En la frontera de la ignorancia

La farola frente a la casa de una buena amiga apareció un día envuelta en la bandera independentista. Con el tiempo, los parques, plazas y fachadas de su pueblo, en las afueras de Barcelona, fueron también cubiertas por esteladas. La población se dividió entre los que estaban a favor de esa muestra pública de independentismo y quienes creían que los espacios públicos no deben ser monopolizados por símbolos de una opción política. Y entonces ocurrió: el ambiente cambió, gentes que se conocían desde siempre dejaron de saludarse, amistades empezaron a enfriarse o se rompieron.

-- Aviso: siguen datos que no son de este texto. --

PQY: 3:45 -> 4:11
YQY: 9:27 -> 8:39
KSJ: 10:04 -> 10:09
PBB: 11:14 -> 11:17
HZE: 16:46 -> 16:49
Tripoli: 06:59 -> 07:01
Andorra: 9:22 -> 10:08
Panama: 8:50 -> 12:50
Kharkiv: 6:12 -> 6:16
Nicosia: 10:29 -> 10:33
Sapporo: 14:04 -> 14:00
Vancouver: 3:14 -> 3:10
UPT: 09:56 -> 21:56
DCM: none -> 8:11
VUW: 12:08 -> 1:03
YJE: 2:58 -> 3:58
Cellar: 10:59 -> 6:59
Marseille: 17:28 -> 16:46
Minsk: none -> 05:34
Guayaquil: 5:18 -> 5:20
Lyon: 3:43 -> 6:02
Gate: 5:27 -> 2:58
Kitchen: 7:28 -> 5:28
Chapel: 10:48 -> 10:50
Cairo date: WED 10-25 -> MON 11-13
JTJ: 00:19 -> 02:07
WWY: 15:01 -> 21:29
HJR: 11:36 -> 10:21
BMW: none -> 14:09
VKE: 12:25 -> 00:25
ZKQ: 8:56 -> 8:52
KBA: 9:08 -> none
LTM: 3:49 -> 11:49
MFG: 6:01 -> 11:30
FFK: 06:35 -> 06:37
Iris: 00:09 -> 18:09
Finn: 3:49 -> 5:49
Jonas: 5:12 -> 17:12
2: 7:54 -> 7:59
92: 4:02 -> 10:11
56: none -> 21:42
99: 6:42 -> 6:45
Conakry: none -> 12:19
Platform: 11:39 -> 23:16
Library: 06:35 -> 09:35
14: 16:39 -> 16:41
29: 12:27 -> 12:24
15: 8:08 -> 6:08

El pueblo se partió en dos.

Cuento todo esto porque me temo que, más allá de los resultados de hoy en las elecciones autonómicas, algo se ha fracturado en Cataluña. Costará repararlo. Cuando personas que piensan diferente dejan de hablarse, y en su lugar bajan la mirada al cruzarse en la calle o rehúyen conversaciones de sobremesa, se pierde la capacidad de comprender qué ha llevado al otro a su posición. Y es en esa incomunicación donde crece con más facilidad el resentimiento.

En la frontera de la ignoranciaMi amiga, que pasaría el test de pedigrí catalán del nacionalismo más sectario y ha sido reportera de guerra, lamentaba la ignorancia de quienes manipulan irresponsablemente los sentimientos nacionalistas. ¿Acaso desconocen que una vez plantas la semilla de un conflicto éste crece aunque después dejes de alimentarlo? ¿Que convertir enemigos imaginarios en reales es el primer paso para hacer aceptable lo que antes no lo era? ¿Que la historia está llena de ejemplos de sociedades civilizadas que se dejaron contagiar por el fanatismo y sus líderes iluminados?

Lo sorprendente en el caso catalán no es tanto el fervor independentista -todo el mundo tiene derecho a sentirse lo que le plazca-, sino que ese sentimiento haya sido despertado de manera tan eficaz por una casta política corrupta, inculta y egoísta a la que el futuro de Cataluña le importa bien poco, comparado con el suyo propio. Pero la responsabilidad del momento que vivimos no es sólo de quienes han utilizado la mentira y el dinero de todos para enfrentar a catalanes y españoles, poniendo los recursos públicos al servicio de la propagación de un mensaje que ha ido degenerando hacia la xenofobia, sino a los gobiernos que desde Madrid han respondido con desidia a ese desafío soberanista.

No hablo de los últimos días o meses, porque este viaje no empezó con la llegada de Artur Mas, sino al día siguiente mismo de lograrse el pacto constitucional que dio a Cataluña competencias que serían la envidia de cualquier movimiento de secesión. Hemos llegado hasta aquí después de décadas en las que los nacionalistas han utilizado escuelas, instituciones y medios de comunicación para adoctrinar a la población, marginar metódicamente a quienes se atrevían a disentir y burlar a un Estado que ha sido incapaz de garantizar derechos tan básicos para una parte de sus ciudadanos como estudiar en castellano si así lo desean.

Y, ¿qué han hecho los partidos nacionales mientras todo esto sucedía? Pactar con los promotores de esa agenda, cuando necesitaban sus votos. Legitimar su victimismo al asumir como natural la deslealtad permanente hacia España. Y ceder, una y otra vez, en la creencia de que llegaría el día en que el nacionalismo quedaría satisfecho. La ingenuidad no puede ser un atenuante en este caso: la historia, si alguien se hubiera molestado en leerla, debería haber bastado para despejar sus ilusiones.

Así que es sólo ahora, ante el desafío final, cuando nos han entrado a todos las prisas, primas hermanas de la improvisación. Empresarios que durante años han permanecido callados ante el rodillo nacionalista hablan al fin de las consecuencias de la independencia, ciudadanos que vivían con pasividad el monopolio del discurso público crean organizaciones cívicas para expresarse con libertad y los partidos nacionales hacen el esfuerzo por articular, aunque sea tarde y mal, un discurso sobre la importancia de lo mucho que une a catalanes y españoles, frente a quienes quieren levantar una frontera de ignorancia entre nosotros. Esperemos que no sea demasiado tarde.

David Jiménez, director de El Mundo.